-------- SOURCE INFORMATION
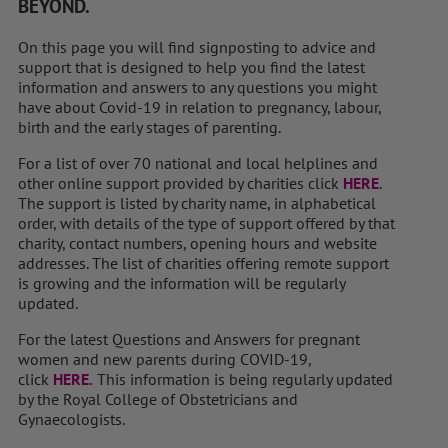
BEYOND.
On this page you will find signposting to advice and
support that is designed to help you find the latest
information and answers to any questions you might
have about Covid-19 in relation to pregnancy, labour,
birth and the early stages of parenting.
For a list of over 70 national and local helplines and
other online support provided by charities click
HERE
.
The support is listed by charity name, in alphabetical
order, with details of the type of support offered by that
charity, contact numbers, opening hours and website
addresses. The list of charities offering remote support
is growing and the information will be regularly
updated.
For the latest Questions and Answers for pregnant
women and new parents during COVID-19,
click
HERE.
This information is being regularly updated
by the Royal College of Obstetricians and
Gynaecologists.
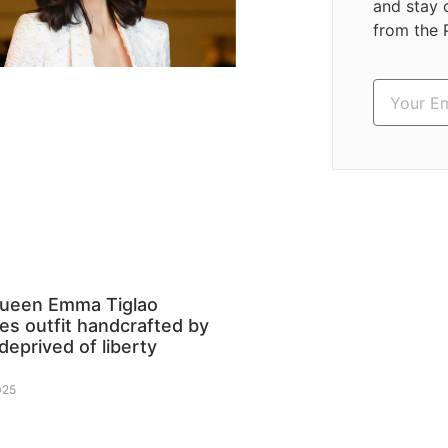
and stay 
from the 
queen Emma Tiglao
s outfit handcrafted by
deprived of liberty
025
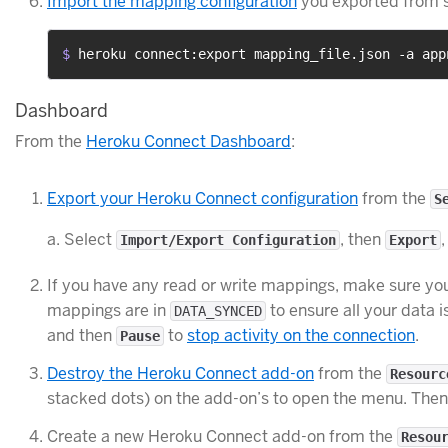
Import the mapping configuration
you exported from s
$ 
heroku connect:export mapping_file.json -a app
Dashboard
From the
Heroku Connect Dashboard
:
Export your Heroku Connect configuration
from the
S
a. Select
, then
Import/Export Configuration
Export
If you have any read or write mappings, make sure you 
mappings are in
to ensure all your data 
DATA_SYNCED
and then
to
stop activity on the connection
.
Pause
Destroy the Heroku Connect add-on
from the
Resourc
stacked dots) on the add-on’s to open the menu. Then
Create a new Heroku Connect add-on from the
Resou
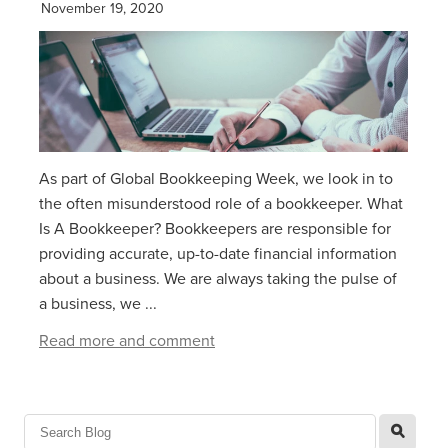
November 19, 2020
As part of Global Bookkeeping Week, we look in to
the often misunderstood role of a bookkeeper. What
Is A Bookkeeper? Bookkeepers are responsible for
providing accurate, up-to-date financial information
about a business. We are always taking the pulse of
a business, we ...
Read more and comment
l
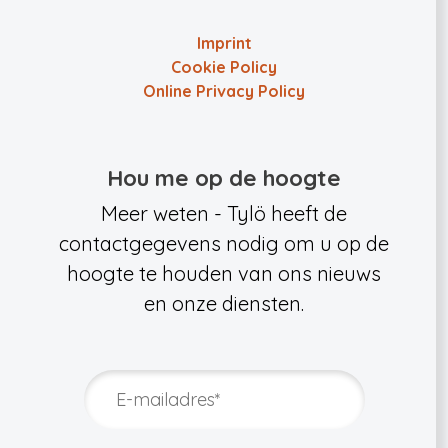
Imprint
Cookie Policy
Online Privacy Policy
Hou me op de hoogte
Meer weten - Tylö heeft de
contactgegevens nodig om u op de
hoogte te houden van ons nieuws
en onze diensten.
----------------
### EXERCISE DESCRIPTION
Copy out exactly the lines above beginning with the line that contains "the often misunderstood" and finishing with the line that contains "contactgegevens nodig om u op de", including both; leave the pictures out.

### SOLUTION TO THIS PROBLEM
the often misunderstood role of a bookkeeper. What
Is A Bookkeeper? Bookkeepers are responsible for
providing accurate, up-to-date financial information
about a business. We are always taking the pulse of
a business, we ...
Read more and comment
l
Imprint
Cookie Policy
Online Privacy Policy
Hou me op de hoogte
Meer weten - Tylö heeft de
contactgegevens nodig om u op de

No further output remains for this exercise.